* TASK GOAL *
Lines that contain the string "registered" are the ones to list; copy all of them from the records.

* EXERCISE INPUT *
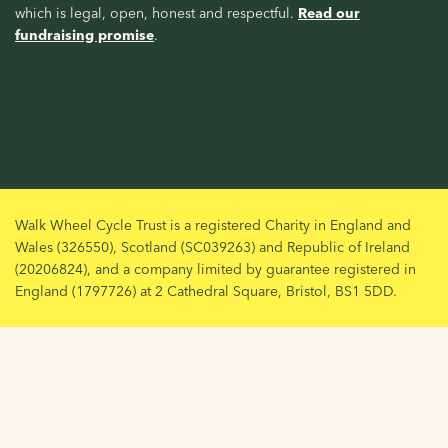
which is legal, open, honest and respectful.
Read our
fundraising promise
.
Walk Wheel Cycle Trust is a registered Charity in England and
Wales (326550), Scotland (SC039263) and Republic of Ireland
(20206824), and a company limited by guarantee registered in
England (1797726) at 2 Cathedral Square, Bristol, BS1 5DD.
==
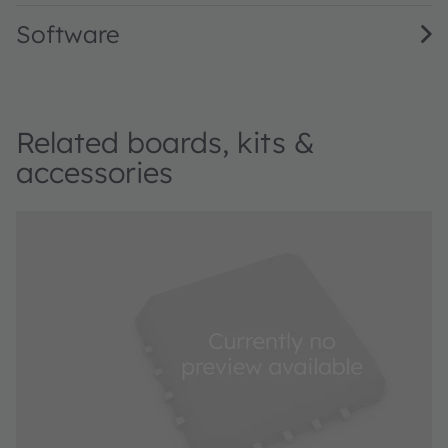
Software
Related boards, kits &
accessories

* RESPONSE *
Walk Wheel Cycle Trust is a registered Charity in England and
(20206824), and a company limited by guarantee registered in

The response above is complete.